By Tenzin Monlam
His Holiness the Dalai Lama during the Jataka tales teaching at the courtyard of Tsuglagkhang on March 2, 2018. Photo-Kunsang Gashon
DHARAMSHALA, March 2: Tibetan spiritual leader His Holiness the Dalai Lama said that it is very important for every Tibetan belonging to the three provinces and the four major schools of Tibetan Buddhism and Bon tradition to remain united and strong. The Tibetan leader was speaking during the Jataka tales teaching at the courtyard of Tsuglagkhang today.
Recalling the decline of Tibetan empire following the Langdarma’s reign, His Holiness said, “It is of great importance for the three provinces to stay united. Historically, Tibet, when united as one, was one powerful nation under the reigns of great Tibetan emperors.”

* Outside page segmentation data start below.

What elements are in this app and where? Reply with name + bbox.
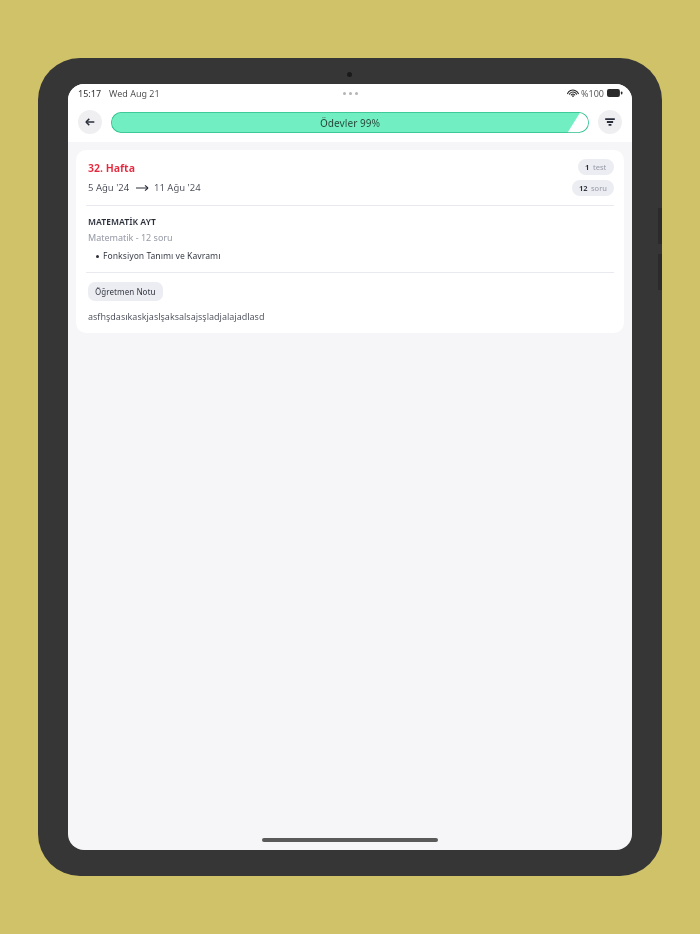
button[interactable]: 32. Hafta xyxy=(76,150,624,333)
staticText: soru xyxy=(591,183,607,193)
staticText: asfhşdasıkaskjaslşaksalsajsşladjalajadla… xyxy=(88,310,265,322)
button[interactable]: Filter xyxy=(598,110,622,134)
button[interactable]: 12 xyxy=(572,180,614,196)
staticText: 32. Hafta xyxy=(88,161,135,175)
staticText: Fonksiyon Tanımı ve Kavramı xyxy=(103,250,221,262)
staticText: MATEMATİK AYT xyxy=(88,216,156,228)
staticText: Wed Aug 21 xyxy=(109,87,160,99)
staticText: 11 Ağu '24 xyxy=(154,181,201,194)
staticText: Ödevler 99% xyxy=(320,116,381,130)
staticText: Matematik - 12 soru xyxy=(88,231,173,243)
staticText: Öğretmen Notu xyxy=(95,286,156,297)
staticText: 12 xyxy=(579,183,588,193)
button[interactable]: 1 xyxy=(578,159,614,175)
staticText: test xyxy=(593,162,607,172)
staticText: 15:17 xyxy=(78,87,102,99)
staticText: %100 xyxy=(581,87,604,99)
staticText: 1 xyxy=(585,162,590,172)
staticText: 5 Ağu '24 xyxy=(88,181,130,194)
button[interactable]: Ödevler 99% xyxy=(111,112,589,133)
button[interactable]: Back xyxy=(78,110,102,134)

The Dalai Lama today asked the Tibetans to consider coming into exile as a blessing in disguise to realize the importance of unity amongst Tibetans belonging to all the three traditional provinces and stay harmoniously both in times of trouble as well as joy.
“Since coming in exile, the heads of all major religious traditions have been in constant contact and have developed a close bond, which is unlikely in Tibet. As a result, it is also bringing positive changes in Tibetans inside Tibet and sense of unity amongst them,” the Tibetan spiritual leader said.
The octogenarian leader also reminded that Tibetan is the only language that can properly explain the teachings of Buddha and the Nalanda masters.
He said, “One of the main reason the three provinces remained united is our language, which is used in explaining the Buddhist canon - Kangyur and Tengyur. We may have different dialects in different parts of Tibet but we have one common script.”
Being a strong advocate of inclusion of secular ethics in school curriculum, His Holiness emphasized that similar to physical health, emotional health must be addressed as well. He said, “To address emotional health it is best to rely on the ancient Indian knowledge.”
The annual teaching falls on the fifteenth day of the Tibetan New Year. The tradition of reading one of the Jataka Tales, the stories of the Buddha’s previous lives as a Bodhisattva began with Je Tsongkhapa, who in 1409 founded the Great Prayer Festival, the Monlam Chenmo.